On précisera au passage que si une "plus-value interne" a été réalisée par le biais d'un apport d'actions après le 1er janvier 2017, une éventuelle réduction de capital ultérieure ne pourra plus être effectuée en exonération d'impôt, en vertu d'une mesure spécifique introduite fin 2016 (article 184,§3 du CIR).
b. Réduction de capital comptabilisée en compte-courant
Aux yeux du fisc, le fait que le montant de la réduction de capital soit comptabilisé en compte-courant pourrait également constituer un élément négatif. Ainsi, dans le cadre de l'appréciation de l'application de la mesure anti-abus, le SDA examine fréquemment la manière avec laquelle une réduction de capital est financée.
À titre illustratif, dans un ruling du 6 juin 2017, le SDA a considéré qu'une réduction de capital n'était pas constitutive d'abus, en se reposant notamment sur les éléments suivants :
- le financement de la réduction de capital par la vente de placements (actions, obligations, parts d'OPC, etc.) ne rapportant pas un rendement suffisant ;
- l'absence de recours à l'endettement pour financer la réduction de capital, de sorte que l'opération n'aura pas un effet négatif sur le ratio de solvabilité (dette/fonds propre) de la société.
On peut se demander si sa conclusion aurait été la même si la réduction de capital avait été comptabilisée au compte-courant des actionnaires...

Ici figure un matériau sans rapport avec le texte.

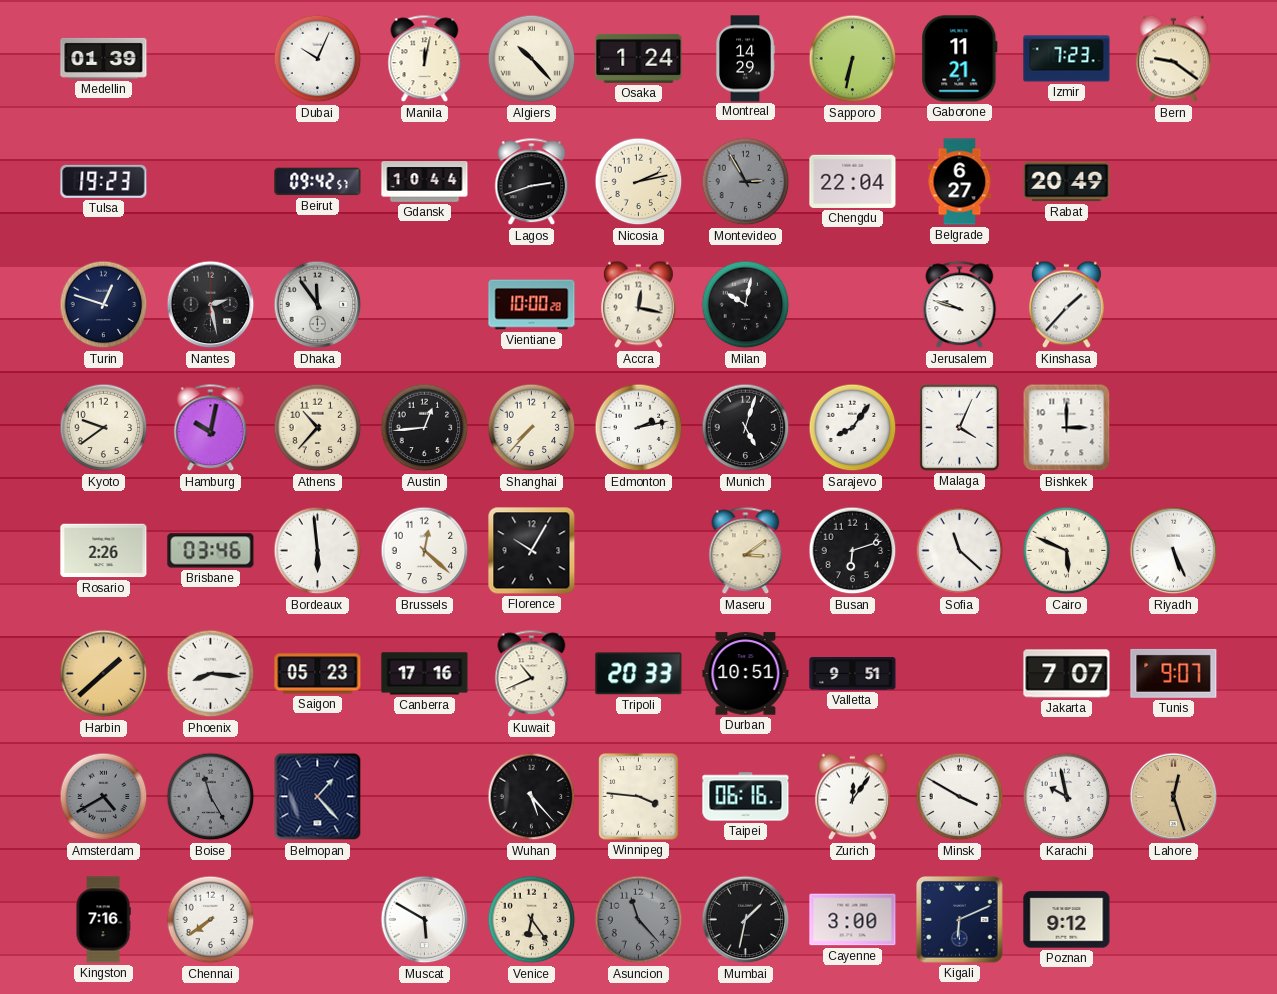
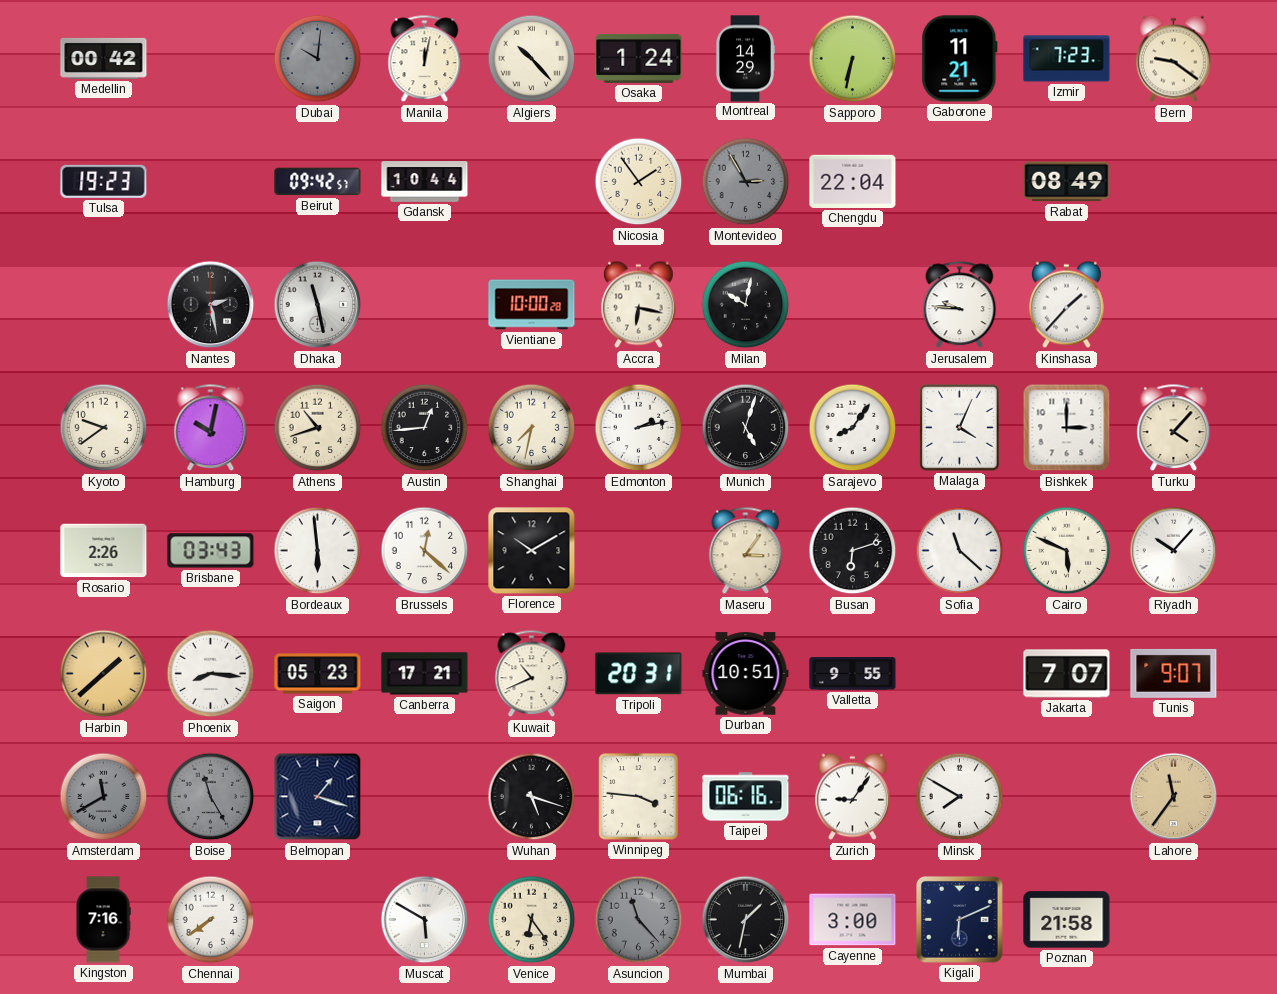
Medellin: 01:39 -> 00:42
Dubai: 10:04 -> 10:01
Dubai dial: white -> grey
Lagos: 2:42 -> none
Nicosia: 2:13 -> 1:54
Belgrade: 6:27 -> none
Rabat: 20:49 -> 08:49
Turin: 12:48 -> none
Dhaka: 11:54 -> 11:28
Accra: 12:17 -> 6:17
Jerusalem: 9:48 -> 9:46
Athens: 10:37 -> 10:42
Shanghai: 7:37 -> 7:32
Turku: none -> 4:07
Brisbane: 03:46 -> 03:43
Florence: 10:05 -> 10:10
Maseru: 3:09 -> 3:06
Riyadh: 5:26 -> 10:07
Canberra: 17:16 -> 17:21
Tripoli: 20:33 -> 20:31
Valletta: 9:51 -> 9:55
Amsterdam: 4:40 -> 11:40
Belmopan: 1:23 -> 1:18
Wuhan: 5:23 -> 5:18
Zurich: 12:06 -> 9:06
Minsk: 3:50 -> 7:50
Karachi: 9:58 -> none
Lahore: 12:27 -> 11:36
Poznan: 9:12 -> 21:58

Il ne faut pas semer la panique : toute réduction de capital comptabilisée en compte-courant n'est pas nécessairement constitutive d'abus fiscal. Tout est question d'espèce et de mesure. Ceci étant dit, pour conforter son dossier en cas de discussion avec le fisc, il pourrait être conseillé de procéder à un remboursement effectif rapide (après la période d'attente de deux mois) de la réduction de capital aux actionnaires.
Il est piquant de constater qu'au Luxembourg, une réduction de capital non assortie de motivations économiques sérieuses est requalifiée de dividende, passible de la retenue à la source (15%). En pratique, on considère que les motivations économiques sérieuses font défaut lorsque la société dispose de réserves disponibles ou... lorsque la réduction de capital est financée par voie d'endettement.